Listed in: German, as GERM-320
Hannah E. Hunter-Parker (Section 01)
Short, sweet, and smart, fables are one of the oldest and most successful genres in Western literature, if not the world. Since the eighteenth century, fable collections were the most-read books in the German language after the Bible. Fanciful creatures and a simple moral work to educate and delight audiences. But with these stories’ long success, the question of who gets credit is anything but simple. What is a fable and what is not? Who writes fables, who reads them, and why? How do they reach their audience? Is there such a thing as German fable, or is it all just Aesop redux? Through readings in and on the genre, this course introduces students to key authors and movements in the history of German literature. Students will deepen interpretive skills through discussions of representative historical texts and contexts between the Enlightenment and early-Modernism. Authors include Martin Luther, Gotthold Ephraim Lessing, Sophie von la Roche, Johann Wolfgang von Goethe, Heinrich von Kleist, Jacob and Wilhelm Grimm, Adalbert Stifter, Marie von Ebner-Eschenbach, and Friedrich Nietzsche. Conducted in German.

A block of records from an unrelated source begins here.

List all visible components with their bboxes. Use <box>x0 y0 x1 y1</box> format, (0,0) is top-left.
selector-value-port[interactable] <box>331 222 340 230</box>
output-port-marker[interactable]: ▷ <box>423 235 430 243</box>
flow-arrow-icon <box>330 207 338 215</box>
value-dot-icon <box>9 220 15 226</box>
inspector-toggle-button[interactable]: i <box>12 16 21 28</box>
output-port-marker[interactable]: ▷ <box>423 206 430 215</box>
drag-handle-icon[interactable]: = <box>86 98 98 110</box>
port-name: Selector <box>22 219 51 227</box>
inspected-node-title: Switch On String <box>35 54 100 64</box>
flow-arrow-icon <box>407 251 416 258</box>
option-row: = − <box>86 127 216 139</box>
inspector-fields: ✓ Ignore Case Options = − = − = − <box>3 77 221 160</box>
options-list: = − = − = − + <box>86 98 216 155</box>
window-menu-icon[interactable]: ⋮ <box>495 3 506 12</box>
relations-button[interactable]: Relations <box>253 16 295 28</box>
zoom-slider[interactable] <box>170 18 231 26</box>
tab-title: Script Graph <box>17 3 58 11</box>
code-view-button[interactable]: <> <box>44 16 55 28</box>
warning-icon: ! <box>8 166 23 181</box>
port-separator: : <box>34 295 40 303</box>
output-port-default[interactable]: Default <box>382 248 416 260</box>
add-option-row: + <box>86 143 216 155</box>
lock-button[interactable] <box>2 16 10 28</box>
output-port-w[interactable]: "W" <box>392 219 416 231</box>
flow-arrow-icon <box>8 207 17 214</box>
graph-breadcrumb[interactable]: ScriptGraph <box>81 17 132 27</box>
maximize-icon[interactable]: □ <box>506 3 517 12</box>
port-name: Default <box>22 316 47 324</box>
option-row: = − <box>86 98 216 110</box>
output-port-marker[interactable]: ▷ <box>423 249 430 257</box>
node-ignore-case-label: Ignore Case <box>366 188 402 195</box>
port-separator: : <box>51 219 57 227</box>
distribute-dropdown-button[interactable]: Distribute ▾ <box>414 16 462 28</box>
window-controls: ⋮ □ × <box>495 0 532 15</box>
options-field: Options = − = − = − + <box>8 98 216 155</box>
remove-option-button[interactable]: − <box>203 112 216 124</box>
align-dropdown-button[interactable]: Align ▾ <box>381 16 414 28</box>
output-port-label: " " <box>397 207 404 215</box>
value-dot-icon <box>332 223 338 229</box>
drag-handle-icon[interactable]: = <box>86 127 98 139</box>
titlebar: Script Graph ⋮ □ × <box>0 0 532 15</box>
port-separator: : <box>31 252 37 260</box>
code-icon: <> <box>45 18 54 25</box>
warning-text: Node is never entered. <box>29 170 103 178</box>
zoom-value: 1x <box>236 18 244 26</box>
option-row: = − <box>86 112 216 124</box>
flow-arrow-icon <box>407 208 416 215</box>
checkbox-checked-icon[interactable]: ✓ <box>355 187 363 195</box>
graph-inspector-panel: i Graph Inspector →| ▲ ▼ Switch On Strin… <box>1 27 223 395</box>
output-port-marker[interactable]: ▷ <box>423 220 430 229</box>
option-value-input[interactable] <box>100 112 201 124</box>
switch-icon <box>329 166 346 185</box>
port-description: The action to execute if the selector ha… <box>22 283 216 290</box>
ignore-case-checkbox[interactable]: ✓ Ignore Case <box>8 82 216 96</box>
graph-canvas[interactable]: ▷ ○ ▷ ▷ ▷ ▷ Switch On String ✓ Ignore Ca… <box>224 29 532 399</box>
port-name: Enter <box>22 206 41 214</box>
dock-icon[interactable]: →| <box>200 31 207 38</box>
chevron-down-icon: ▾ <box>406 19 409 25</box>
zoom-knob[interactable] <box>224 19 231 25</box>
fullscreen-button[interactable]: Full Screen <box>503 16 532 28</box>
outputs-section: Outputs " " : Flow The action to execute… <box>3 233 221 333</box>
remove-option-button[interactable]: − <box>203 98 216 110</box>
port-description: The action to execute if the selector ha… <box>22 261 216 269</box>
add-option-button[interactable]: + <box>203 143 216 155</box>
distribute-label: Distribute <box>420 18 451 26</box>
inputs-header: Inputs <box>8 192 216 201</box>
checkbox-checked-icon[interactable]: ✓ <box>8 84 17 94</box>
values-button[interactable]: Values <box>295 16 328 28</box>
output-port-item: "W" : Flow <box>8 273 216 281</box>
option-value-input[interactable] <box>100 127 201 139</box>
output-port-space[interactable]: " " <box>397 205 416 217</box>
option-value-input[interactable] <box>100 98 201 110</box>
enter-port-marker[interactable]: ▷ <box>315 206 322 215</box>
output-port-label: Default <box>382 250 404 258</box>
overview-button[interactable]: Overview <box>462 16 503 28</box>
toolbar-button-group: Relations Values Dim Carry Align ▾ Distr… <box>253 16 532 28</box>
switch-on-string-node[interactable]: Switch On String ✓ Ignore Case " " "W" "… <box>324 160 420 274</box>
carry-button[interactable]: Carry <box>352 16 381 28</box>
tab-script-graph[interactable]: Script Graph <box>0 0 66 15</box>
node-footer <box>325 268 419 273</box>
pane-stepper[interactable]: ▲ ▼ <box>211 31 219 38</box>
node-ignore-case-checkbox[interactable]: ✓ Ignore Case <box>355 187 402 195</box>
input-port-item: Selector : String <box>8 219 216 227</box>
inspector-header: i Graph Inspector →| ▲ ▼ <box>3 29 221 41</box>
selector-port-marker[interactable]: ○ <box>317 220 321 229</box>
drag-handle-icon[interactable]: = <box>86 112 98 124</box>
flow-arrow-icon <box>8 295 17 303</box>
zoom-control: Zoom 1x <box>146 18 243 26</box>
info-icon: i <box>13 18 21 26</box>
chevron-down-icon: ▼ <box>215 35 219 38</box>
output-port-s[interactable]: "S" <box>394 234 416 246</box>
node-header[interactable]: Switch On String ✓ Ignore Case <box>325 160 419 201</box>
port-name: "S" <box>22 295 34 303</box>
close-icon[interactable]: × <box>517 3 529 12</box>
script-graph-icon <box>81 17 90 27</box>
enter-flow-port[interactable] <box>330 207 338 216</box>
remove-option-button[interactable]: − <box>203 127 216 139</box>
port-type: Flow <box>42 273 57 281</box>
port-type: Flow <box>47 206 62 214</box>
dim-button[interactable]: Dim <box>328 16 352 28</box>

Small-group discussion and reflective writing practice will develop students' speaking and writing in German, while a range of audio-visual materials will strengthen reading and listening skills. Course will be conducted in German, via synchronous Zoom sessions; the instructor will offer supplemental meetings and advising for individuals or small groups on campus in the Spring, weather and health permitting.
Requisite: GERM 210 or equivalent. Professor Hunter-Parker.